▶ **Provided records**:
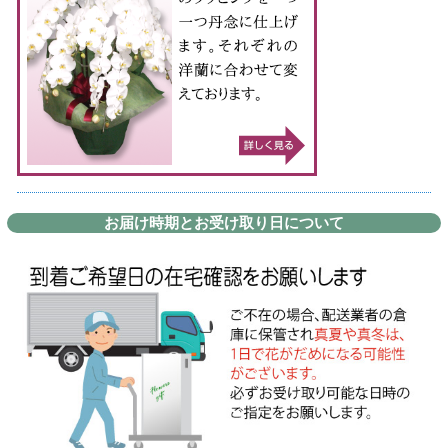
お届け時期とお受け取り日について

...

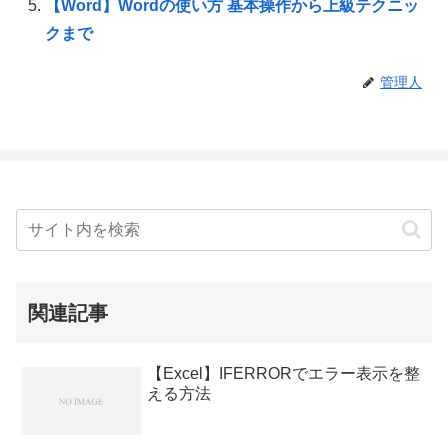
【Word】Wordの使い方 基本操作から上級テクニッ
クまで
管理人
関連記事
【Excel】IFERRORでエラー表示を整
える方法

==

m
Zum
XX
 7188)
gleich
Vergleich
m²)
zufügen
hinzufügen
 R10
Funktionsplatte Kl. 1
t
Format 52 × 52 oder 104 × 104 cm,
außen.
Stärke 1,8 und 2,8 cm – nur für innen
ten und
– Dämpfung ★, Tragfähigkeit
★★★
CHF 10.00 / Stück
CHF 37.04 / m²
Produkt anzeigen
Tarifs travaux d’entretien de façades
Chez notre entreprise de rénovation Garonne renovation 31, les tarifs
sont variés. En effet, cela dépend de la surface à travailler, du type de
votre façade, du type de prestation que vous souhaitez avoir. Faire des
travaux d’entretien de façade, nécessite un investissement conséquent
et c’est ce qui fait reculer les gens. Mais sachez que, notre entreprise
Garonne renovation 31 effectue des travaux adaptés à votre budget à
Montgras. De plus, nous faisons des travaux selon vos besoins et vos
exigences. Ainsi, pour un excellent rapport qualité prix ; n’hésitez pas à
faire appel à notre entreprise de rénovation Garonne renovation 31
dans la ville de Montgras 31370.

▶ **Exercise details**: Which lines of the data contain the string "renovation"? Copy each of them.

▶ **Response**:
Chez notre entreprise de rénovation Garonne renovation 31, les tarifs
Garonne renovation 31 effectue des travaux adaptés à votre budget à
faire appel à notre entreprise de rénovation Garonne renovation 31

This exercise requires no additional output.